[Saved entries]
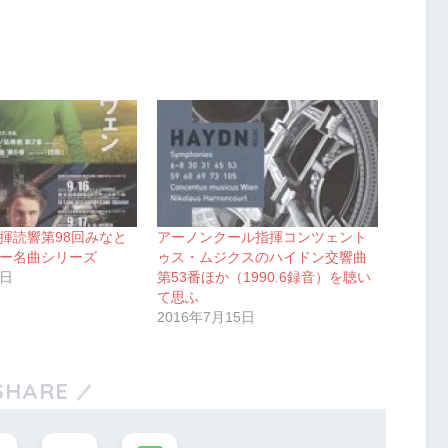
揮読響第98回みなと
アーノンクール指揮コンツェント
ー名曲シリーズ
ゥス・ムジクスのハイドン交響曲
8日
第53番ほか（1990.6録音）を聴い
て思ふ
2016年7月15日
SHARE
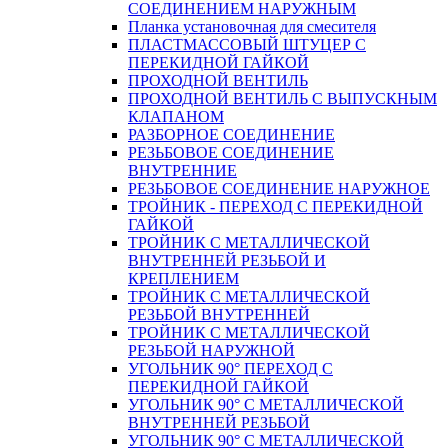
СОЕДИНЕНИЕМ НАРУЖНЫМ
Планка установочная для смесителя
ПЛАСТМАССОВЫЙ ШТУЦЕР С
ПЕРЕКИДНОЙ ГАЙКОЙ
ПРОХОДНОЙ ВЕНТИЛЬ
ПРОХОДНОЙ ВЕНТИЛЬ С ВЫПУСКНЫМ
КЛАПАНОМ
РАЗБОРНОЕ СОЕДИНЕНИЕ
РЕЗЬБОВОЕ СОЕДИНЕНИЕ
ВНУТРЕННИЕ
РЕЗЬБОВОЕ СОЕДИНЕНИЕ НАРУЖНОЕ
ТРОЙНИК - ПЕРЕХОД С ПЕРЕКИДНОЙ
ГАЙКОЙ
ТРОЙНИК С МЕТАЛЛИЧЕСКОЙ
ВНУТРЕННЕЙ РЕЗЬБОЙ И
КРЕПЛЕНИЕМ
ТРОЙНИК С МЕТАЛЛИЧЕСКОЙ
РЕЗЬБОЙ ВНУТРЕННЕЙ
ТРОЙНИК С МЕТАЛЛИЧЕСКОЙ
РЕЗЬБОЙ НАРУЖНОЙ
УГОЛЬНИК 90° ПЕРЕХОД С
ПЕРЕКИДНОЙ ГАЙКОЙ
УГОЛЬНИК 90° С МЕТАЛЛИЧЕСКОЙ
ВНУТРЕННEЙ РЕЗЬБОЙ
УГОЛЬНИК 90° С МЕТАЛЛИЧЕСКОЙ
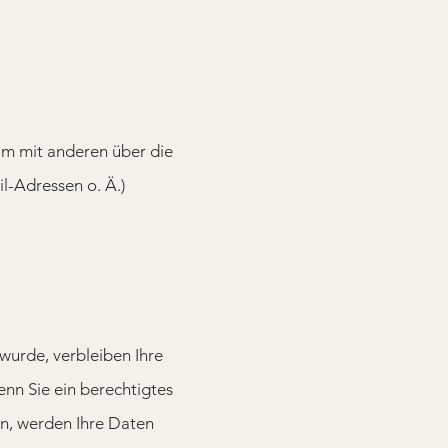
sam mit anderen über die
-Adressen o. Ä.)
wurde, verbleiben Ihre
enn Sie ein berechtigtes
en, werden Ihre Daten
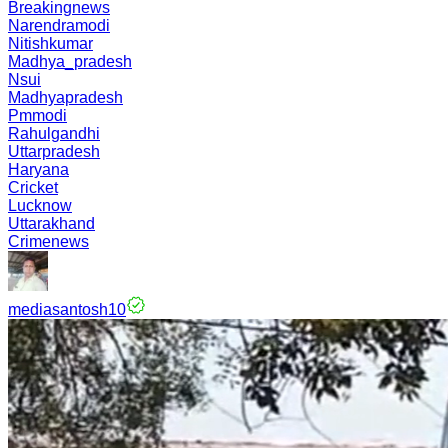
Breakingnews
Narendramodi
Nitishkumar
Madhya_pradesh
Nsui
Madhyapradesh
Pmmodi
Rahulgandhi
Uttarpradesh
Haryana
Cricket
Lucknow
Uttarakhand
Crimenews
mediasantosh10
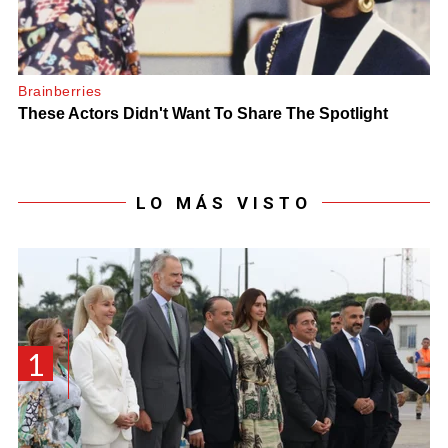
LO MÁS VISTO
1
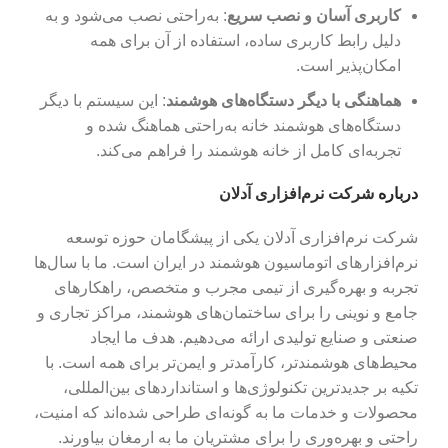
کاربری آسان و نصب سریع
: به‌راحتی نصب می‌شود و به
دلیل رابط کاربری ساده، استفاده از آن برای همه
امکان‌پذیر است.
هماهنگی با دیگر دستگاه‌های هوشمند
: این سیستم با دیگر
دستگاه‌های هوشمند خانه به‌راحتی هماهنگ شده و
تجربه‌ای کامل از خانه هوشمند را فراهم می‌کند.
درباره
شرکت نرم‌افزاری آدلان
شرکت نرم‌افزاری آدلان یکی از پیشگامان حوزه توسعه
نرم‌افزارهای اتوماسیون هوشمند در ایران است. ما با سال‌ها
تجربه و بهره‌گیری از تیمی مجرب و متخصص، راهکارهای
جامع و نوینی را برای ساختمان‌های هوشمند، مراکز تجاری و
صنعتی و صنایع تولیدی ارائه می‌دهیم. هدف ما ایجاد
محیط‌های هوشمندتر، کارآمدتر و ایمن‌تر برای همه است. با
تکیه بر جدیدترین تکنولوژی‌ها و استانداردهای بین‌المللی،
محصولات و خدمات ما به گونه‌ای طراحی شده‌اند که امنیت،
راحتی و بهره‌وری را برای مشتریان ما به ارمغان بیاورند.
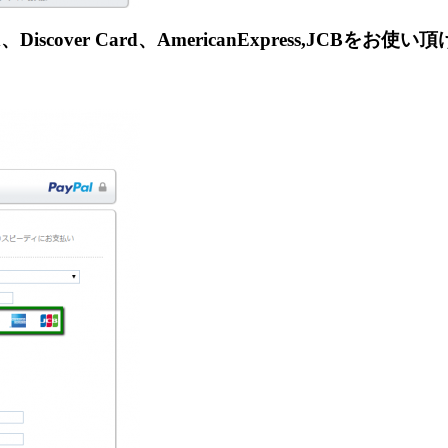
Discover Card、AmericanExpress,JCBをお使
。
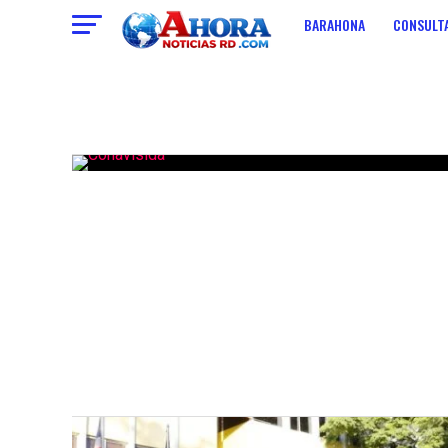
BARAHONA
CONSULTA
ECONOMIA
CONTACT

• **EXERCISE OBJECTIVE**:
Identify every line above with the string "РЕЗЬБОЙ" in it. Copy those lines.

• **PROBLEM SOLUTION**:
ВНУТРЕННЕЙ РЕЗЬБОЙ И
РЕЗЬБОЙ ВНУТРЕННЕЙ
РЕЗЬБОЙ НАРУЖНОЙ
ВНУТРЕННEЙ РЕЗЬБОЙ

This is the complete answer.